==== DATASET CONTENT ====

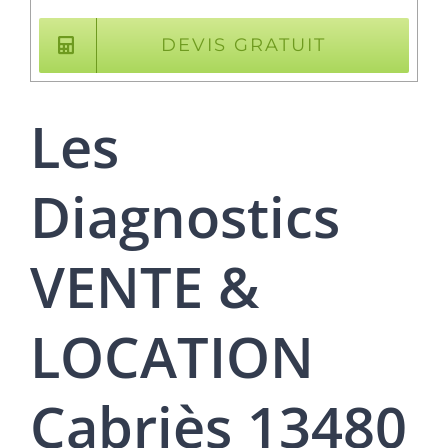
DEVIS GRATUIT
Les
Diagnostics
VENTE &
LOCATION
Cabriès 13480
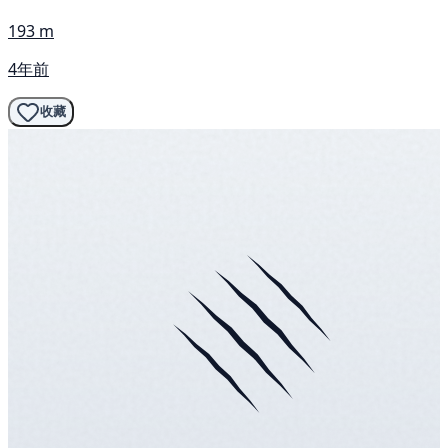
193 m
4年前
收藏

====

## TASK DETAILS
Copy the entries above faithfully and omit every image.

## RESULT
DEVIS GRATUIT
Les
Diagnostics
VENTE &
LOCATION
Cabriès 13480
193 m
4年前
收藏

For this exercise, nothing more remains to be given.